[Saved data entries]
--------------------------------------------------
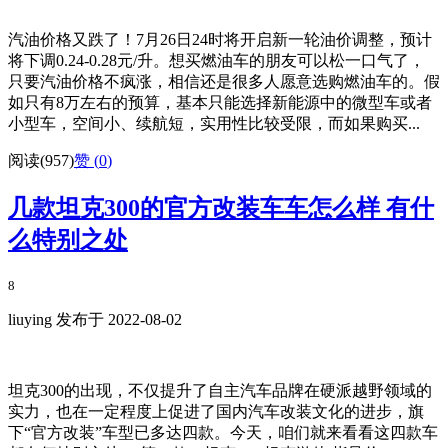
汽油价格又跌了！7月26日24时将开启新一轮油价调整，预计
将下调0.24-0.28元/升。想买燃油车的朋友可以松一口气了，
只要汽油价格不疯涨，相信还是很多人愿意选购燃油车的。假
如只有8万左右的预算，基本只能选择新能源中的微型车或者
小型车，空间小、续航短，实用性比较受限，而如果购买...
阅读(957)
赞 (
0
)
几款坦克300的官方改装车车怎么样 有什
么特别之处
8
liuying 发布于 2022-08-02
坦克300的出现，不仅提升了自主汽车品牌在硬派越野领域的
实力，也在一定程度上促进了国内汽车改装文化的进步，旗
下“官方改装”车型已多达四款。今天，咱们就来看看这四款车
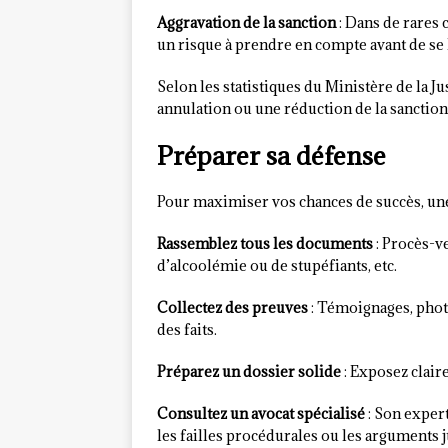
Aggravation de la sanction
: Dans de rares c
un risque à prendre en compte avant de se
Selon les statistiques du Ministère de la J
annulation ou une réduction de la sanction
Préparer sa défense
Pour maximiser vos chances de succès, une
Rassemblez tous les documents
: Procès-ve
d’alcoolémie ou de stupéfiants, etc.
Collectez des preuves
: Témoignages, phot
des faits.
Préparez un dossier solide
: Exposez clair
Consultez un avocat spécialisé
: Son expert
les failles procédurales ou les arguments 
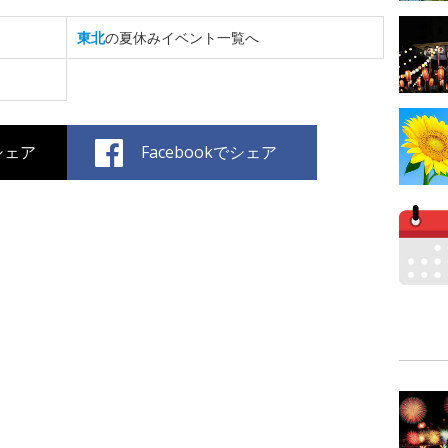
東北
の夏休みイベント一覧へ
でシェア
Facebookでシェア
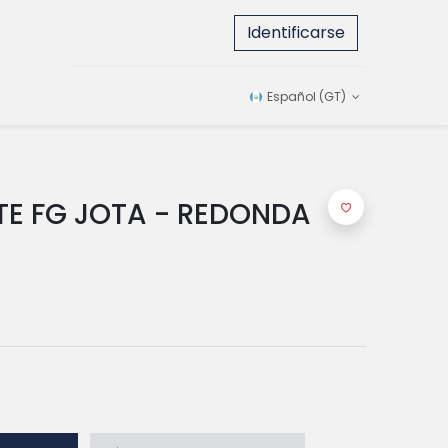
Identificarse
Español (GT)
TE FG JOTA - REDONDA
--------------------------------------------------
The word "sanction" may appear in lines of the entries. State how many lines hold it, as a number alone.

2